Yes. Wayne, on the Fresnillo this is not related. So this is at San Agustin, this is related to land access within the pit. And we had the expectation over the last few years to be able to get that access and we haven't been able to achieve that. Once we get the land access, we do need to have permit approvals. Right now the permit approval process is very slow in Mexico and so we thought it prudent to remove this from the mine plan, because it's now something that's very near term. So we took that out there and then at La Colorada we received the concessions associated with the Veta Madre pit, but the government's been very slow to actually grant those. And so we decided to take those ounces out of the production profile at this point. As Marc mentioned, in the El Castillo pit, we wanted to take a look at the trade-off between open pit versus underground given the exploration results that we've had there.

W
Wayne Lam
RBC

Okay, great. Thank you. And then maybe just last one. I was just wondering what the care maintenance costs are on the Mexican operations? And is there any potential for a complete shutdown in Mexico, just given the higher cost in the mine life? And then for the $6 million budget in reclamation, is that El Castillo only or is that -- or what would be the broader reclamation liability across the Mexican operations?

R
Richard Young
President & CEO

So thanks Wayne. I'll answer the first part. It is possible that there will be a pause later this year. That's what we've currently budgeted for. Now when you step back and you look at the company, the focus had been on harvesting cash flows from Mexico to fund Magino. So there wasn't the reinvestment in some of the growth opportunities within Mexico. So there are some opportunities particularly with La Colorada, as Marc mentioned, but also with San Augustine. So we will be evaluating those. We're not going to commit a lot of capital to it. But again, the country is challenged and permits are challenging to receive. So there is a possibility that those operations will go on in care and maintenance for some period of time.
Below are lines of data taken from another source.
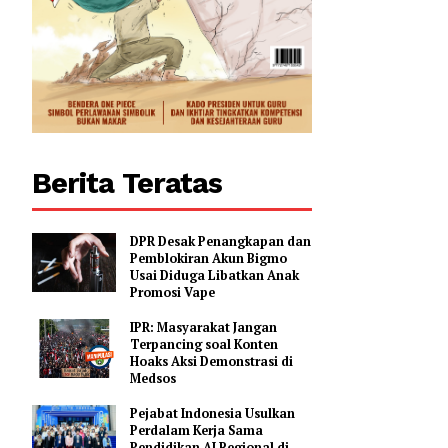
Berita Teratas
DPR Desak Penangkapan dan
Pemblokiran Akun Bigmo
Usai Diduga Libatkan Anak
Promosi Vape
IPR: Masyarakat Jangan
Terpancing soal Konten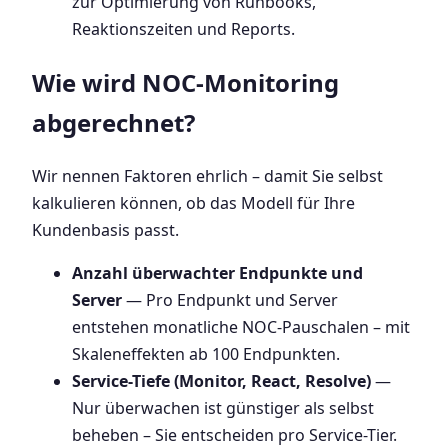
zur Optimierung von Runbooks,
Reaktionszeiten und Reports.
Wie wird NOC-Monitoring
abgerechnet?
Wir nennen Faktoren ehrlich – damit Sie selbst
kalkulieren können, ob das Modell für Ihre
Kundenbasis passt.
Anzahl überwachter Endpunkte und
Server
— Pro Endpunkt und Server
entstehen monatliche NOC-Pauschalen – mit
Skaleneffekten ab 100 Endpunkten.
Service-Tiefe (Monitor, React, Resolve)
—
Nur überwachen ist günstiger als selbst
beheben – Sie entscheiden pro Service-Tier.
And with that, I'll then turn the call over to Dave to talk about the cost of that and as well as the overall reclamation liability in Mexico. Dave?

D
David Ponczoch
CFO & Corporate Secretary

Yes. Thanks, Rich. Wayne, in Note 14 of financials, we've got our total reclamation and we break out a little -- the current versus non-current. I don't have the -- what portion of that is Mexico. In front of me, it's -- I believe it's roughly $25 million of this amount shown, but I can give that to you later on.

W
Wayne Lam
RBC

Okay, great. Thank you very much. Thanks a lot guys. Appreciate the update and best of luck with the upcoming completion of Magino.

R
Richard Young
President & CEO

Thanks Wayne. Appreciate that.

M
Marc Leduc
COO

Thanks Wayne.

Operator

[Operator Instructions] There are no further questions at this time. Please proceed.

R
Richard Young
President & CEO

Well, Joelle, thank you very much. And I'd like to thank everybody again for joining today's call and I apologize again for the late release of our results. And 2022 was a very challenging year for the company, as you can see through the financial statements that were released earlier today. But the future is bright. We believe Magino is going to be one of the top 10 gold mines in Canada and we are excited about Florida Canyon. So it's a better path forward. It's been a challenging 2022, but things are improving. So with that, we're open to any further questions that anybody may have, please feel free to reach out to us and have a good day everybody. Bye now.

Operator

Ladies and gentlemen, this concludes your conference call for today. We thank you for participating and ask that you please disconnect your lines.